§ Assigned task:
Would you copy out exactly the lines of the listing below, beginning with the one that contains "Segment anything that is inferior vena cava." and ending with the last?

§ Exercise data:
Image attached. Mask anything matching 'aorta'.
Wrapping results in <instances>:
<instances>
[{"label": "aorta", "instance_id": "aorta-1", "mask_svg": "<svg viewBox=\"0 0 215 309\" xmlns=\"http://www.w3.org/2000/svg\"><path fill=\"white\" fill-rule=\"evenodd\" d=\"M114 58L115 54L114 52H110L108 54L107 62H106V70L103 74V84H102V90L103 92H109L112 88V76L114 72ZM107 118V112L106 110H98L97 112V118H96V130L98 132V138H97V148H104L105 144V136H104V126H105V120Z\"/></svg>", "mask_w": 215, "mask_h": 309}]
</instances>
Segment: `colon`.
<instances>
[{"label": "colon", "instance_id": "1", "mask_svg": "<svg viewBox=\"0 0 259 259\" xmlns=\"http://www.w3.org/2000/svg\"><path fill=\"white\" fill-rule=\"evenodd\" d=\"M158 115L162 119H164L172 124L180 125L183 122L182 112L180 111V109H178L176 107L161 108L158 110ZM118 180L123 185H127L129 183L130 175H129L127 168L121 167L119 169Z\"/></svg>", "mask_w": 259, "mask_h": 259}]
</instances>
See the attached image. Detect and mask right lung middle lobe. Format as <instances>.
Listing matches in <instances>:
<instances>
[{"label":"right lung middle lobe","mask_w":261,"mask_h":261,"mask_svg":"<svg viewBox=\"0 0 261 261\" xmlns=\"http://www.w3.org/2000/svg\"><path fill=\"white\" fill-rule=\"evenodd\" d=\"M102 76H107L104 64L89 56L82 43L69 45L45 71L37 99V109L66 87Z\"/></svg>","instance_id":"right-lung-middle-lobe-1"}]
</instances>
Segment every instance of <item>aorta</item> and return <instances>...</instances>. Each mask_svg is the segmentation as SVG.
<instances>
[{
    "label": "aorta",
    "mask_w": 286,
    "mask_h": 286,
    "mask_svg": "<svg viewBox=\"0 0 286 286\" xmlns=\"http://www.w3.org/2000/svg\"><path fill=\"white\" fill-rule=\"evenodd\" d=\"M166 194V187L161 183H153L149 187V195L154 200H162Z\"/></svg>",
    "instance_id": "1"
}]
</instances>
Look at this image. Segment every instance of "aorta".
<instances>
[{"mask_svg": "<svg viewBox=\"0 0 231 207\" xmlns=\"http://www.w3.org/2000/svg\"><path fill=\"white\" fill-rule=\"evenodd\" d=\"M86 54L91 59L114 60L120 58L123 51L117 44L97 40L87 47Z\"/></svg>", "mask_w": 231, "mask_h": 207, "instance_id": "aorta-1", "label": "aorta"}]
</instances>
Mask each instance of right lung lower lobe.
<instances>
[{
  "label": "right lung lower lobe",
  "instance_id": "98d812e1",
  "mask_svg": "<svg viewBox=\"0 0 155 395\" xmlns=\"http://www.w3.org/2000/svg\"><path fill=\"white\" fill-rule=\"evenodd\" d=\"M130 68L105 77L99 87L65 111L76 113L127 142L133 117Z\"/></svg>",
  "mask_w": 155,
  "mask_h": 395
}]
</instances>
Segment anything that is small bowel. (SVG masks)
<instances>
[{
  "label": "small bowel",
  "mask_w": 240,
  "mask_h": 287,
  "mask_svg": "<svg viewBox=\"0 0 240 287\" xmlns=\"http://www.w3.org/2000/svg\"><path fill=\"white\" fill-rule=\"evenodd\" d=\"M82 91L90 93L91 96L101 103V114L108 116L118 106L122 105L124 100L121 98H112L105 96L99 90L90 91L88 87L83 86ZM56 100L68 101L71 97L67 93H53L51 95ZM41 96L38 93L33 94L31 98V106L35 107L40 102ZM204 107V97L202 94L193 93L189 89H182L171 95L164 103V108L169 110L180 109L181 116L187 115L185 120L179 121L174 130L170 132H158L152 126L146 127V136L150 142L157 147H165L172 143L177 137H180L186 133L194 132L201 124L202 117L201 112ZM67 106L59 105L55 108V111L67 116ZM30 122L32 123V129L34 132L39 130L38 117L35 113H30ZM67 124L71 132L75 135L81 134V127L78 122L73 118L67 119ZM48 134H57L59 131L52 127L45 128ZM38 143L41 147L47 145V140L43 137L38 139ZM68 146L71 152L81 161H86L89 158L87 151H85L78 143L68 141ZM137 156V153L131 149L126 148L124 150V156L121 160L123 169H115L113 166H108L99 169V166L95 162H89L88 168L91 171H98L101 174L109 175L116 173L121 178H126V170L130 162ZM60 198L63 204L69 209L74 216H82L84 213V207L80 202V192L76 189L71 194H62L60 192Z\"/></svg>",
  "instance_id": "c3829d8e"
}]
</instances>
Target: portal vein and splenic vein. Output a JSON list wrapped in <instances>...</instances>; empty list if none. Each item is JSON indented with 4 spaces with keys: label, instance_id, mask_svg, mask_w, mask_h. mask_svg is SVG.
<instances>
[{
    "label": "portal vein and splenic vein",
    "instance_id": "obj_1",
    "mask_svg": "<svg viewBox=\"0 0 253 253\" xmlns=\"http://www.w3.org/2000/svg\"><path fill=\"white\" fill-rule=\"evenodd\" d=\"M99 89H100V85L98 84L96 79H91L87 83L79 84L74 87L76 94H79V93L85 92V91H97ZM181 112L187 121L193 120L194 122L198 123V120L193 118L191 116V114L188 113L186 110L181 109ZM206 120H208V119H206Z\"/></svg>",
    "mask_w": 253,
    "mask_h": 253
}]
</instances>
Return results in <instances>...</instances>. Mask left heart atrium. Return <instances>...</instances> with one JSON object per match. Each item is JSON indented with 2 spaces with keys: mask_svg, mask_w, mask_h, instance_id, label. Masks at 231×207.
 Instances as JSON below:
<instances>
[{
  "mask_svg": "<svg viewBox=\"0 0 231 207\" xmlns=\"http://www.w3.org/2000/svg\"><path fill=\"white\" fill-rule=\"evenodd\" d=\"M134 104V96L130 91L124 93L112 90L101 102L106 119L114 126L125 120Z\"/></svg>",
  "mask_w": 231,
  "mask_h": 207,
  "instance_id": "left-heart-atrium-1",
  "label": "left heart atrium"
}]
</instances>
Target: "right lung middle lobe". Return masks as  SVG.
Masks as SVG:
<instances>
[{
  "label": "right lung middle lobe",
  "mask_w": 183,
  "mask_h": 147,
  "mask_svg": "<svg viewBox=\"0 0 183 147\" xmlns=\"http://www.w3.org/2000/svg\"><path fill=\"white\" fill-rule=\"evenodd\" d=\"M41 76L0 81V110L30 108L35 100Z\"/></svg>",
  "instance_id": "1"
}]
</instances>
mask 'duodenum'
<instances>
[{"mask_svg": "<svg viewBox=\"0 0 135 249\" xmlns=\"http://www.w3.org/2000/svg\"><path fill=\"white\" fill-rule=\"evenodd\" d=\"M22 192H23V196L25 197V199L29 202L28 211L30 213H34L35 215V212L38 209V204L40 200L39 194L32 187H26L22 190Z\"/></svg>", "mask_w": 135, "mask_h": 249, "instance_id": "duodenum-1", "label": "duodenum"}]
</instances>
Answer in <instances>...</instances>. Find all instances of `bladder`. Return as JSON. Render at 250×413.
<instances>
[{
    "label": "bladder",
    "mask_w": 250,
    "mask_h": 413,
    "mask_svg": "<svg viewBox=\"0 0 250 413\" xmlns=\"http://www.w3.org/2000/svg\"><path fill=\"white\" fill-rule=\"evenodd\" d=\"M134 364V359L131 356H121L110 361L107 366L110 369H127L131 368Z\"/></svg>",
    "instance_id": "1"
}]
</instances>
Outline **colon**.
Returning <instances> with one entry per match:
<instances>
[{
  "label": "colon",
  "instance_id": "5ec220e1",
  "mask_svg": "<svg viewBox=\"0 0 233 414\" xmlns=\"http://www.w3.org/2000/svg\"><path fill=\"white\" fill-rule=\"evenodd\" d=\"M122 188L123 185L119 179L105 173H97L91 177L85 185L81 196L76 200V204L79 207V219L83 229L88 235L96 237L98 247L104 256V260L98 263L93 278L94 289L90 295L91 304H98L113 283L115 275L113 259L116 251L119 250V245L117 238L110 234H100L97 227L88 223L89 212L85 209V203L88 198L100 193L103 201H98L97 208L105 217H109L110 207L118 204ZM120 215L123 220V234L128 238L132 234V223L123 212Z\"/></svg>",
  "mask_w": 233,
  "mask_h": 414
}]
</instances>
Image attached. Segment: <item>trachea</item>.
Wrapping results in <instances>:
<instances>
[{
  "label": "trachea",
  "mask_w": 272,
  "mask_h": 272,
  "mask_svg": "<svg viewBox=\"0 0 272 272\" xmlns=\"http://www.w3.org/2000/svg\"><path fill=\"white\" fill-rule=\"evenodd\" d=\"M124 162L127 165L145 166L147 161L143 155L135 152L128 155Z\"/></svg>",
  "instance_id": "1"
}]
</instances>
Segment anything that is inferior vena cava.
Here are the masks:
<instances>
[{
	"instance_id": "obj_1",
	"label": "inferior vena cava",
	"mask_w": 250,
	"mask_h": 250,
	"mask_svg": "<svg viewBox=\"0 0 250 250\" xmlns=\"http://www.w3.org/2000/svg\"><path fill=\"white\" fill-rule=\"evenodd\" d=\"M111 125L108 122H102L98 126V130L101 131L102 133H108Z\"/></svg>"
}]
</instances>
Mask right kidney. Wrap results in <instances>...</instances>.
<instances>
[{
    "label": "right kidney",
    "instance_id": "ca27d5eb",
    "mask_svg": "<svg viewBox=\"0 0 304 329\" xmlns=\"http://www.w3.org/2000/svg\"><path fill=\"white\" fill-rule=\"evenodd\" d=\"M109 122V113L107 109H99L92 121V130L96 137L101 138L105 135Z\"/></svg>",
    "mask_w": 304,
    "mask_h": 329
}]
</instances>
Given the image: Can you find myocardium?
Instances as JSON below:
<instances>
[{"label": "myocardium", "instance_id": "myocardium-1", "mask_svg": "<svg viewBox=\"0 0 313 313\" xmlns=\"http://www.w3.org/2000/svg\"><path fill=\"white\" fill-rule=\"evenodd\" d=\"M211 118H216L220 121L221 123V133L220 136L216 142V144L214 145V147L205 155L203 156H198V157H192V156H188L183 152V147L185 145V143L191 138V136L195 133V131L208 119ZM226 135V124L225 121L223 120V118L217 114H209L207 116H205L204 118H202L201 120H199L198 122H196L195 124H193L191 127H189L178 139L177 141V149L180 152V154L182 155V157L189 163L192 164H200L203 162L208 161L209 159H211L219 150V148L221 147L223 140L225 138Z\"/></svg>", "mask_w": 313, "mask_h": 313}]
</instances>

§ Written answer:
Segment anything that is inferior vena cava.
Here are the masks:
<instances>
[{
	"instance_id": "obj_1",
	"label": "inferior vena cava",
	"mask_w": 250,
	"mask_h": 250,
	"mask_svg": "<svg viewBox=\"0 0 250 250\" xmlns=\"http://www.w3.org/2000/svg\"><path fill=\"white\" fill-rule=\"evenodd\" d=\"M111 125L108 122H102L98 126V130L101 131L102 133H108Z\"/></svg>"
}]
</instances>
Mask right kidney. Wrap results in <instances>...</instances>.
<instances>
[{
    "label": "right kidney",
    "instance_id": "ca27d5eb",
    "mask_svg": "<svg viewBox=\"0 0 304 329\" xmlns=\"http://www.w3.org/2000/svg\"><path fill=\"white\" fill-rule=\"evenodd\" d=\"M109 122V113L107 109H99L92 121V130L96 137L101 138L105 135Z\"/></svg>",
    "mask_w": 304,
    "mask_h": 329
}]
</instances>
Given the image: Can you find myocardium?
Instances as JSON below:
<instances>
[{"label": "myocardium", "instance_id": "myocardium-1", "mask_svg": "<svg viewBox=\"0 0 313 313\" xmlns=\"http://www.w3.org/2000/svg\"><path fill=\"white\" fill-rule=\"evenodd\" d=\"M211 118H216L220 121L221 123V133L220 136L216 142V144L214 145V147L205 155L203 156H198V157H192V156H188L183 152V147L185 145V143L191 138V136L195 133V131L208 119ZM226 135V124L225 121L223 120V118L217 114H209L207 116H205L204 118H202L201 120H199L198 122H196L195 124H193L191 127H189L178 139L177 141V149L180 152V154L182 155V157L189 163L192 164H200L203 162L208 161L209 159H211L219 150V148L221 147L223 140L225 138Z\"/></svg>", "mask_w": 313, "mask_h": 313}]
</instances>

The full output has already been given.